Please return only the lines from the one holding "Les énergies propres" through the one holding "ne doit pas", exactly as they appear in the records below, both ends included.
──────────────────────────────
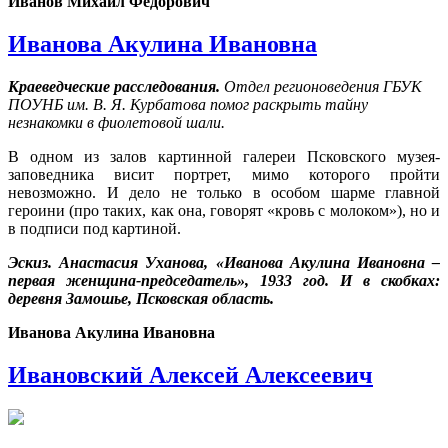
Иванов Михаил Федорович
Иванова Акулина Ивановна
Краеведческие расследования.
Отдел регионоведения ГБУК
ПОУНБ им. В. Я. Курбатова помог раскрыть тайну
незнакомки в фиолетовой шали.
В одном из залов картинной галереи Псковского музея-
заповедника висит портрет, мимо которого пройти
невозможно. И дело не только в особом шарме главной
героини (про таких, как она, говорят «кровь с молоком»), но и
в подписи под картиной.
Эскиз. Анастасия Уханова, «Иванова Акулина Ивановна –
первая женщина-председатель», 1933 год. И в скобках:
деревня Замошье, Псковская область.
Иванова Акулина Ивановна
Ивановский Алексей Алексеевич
──────────────────────────────
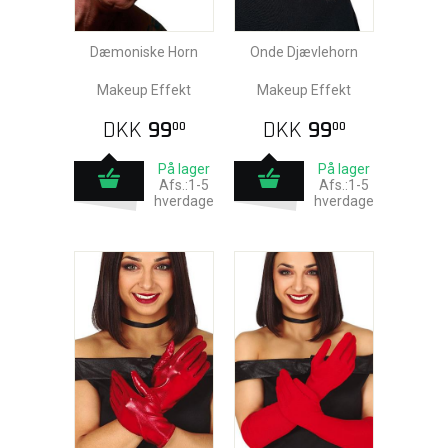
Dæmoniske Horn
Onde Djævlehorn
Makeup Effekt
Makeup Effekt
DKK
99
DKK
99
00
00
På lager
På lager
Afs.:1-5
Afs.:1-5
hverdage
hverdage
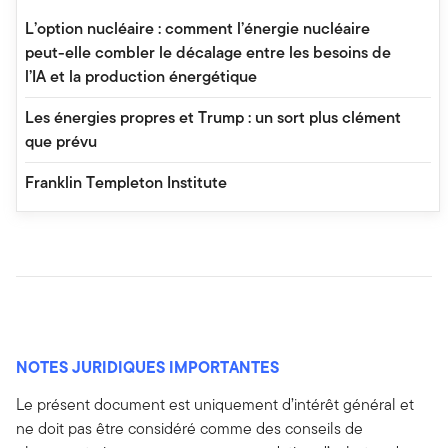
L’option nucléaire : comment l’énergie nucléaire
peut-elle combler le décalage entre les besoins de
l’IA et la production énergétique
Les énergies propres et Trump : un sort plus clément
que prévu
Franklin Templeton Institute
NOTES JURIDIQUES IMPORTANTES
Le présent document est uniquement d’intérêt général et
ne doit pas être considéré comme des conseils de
──────────────────────────────
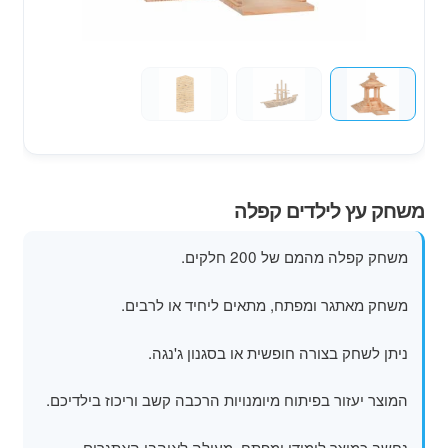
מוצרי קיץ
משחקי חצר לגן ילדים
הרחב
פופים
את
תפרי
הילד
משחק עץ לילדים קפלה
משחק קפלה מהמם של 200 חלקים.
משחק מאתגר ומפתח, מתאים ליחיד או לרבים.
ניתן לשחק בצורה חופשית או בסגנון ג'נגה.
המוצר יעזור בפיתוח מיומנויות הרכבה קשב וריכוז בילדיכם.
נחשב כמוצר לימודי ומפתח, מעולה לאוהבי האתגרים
──────────────────────────────
== ANSWER TO THE EXERCISE ==
Les énergies propres et Trump : un sort plus clément
que prévu
Franklin Templeton Institute
NOTES JURIDIQUES IMPORTANTES
Le présent document est uniquement d’intérêt général et
ne doit pas être considéré comme des conseils de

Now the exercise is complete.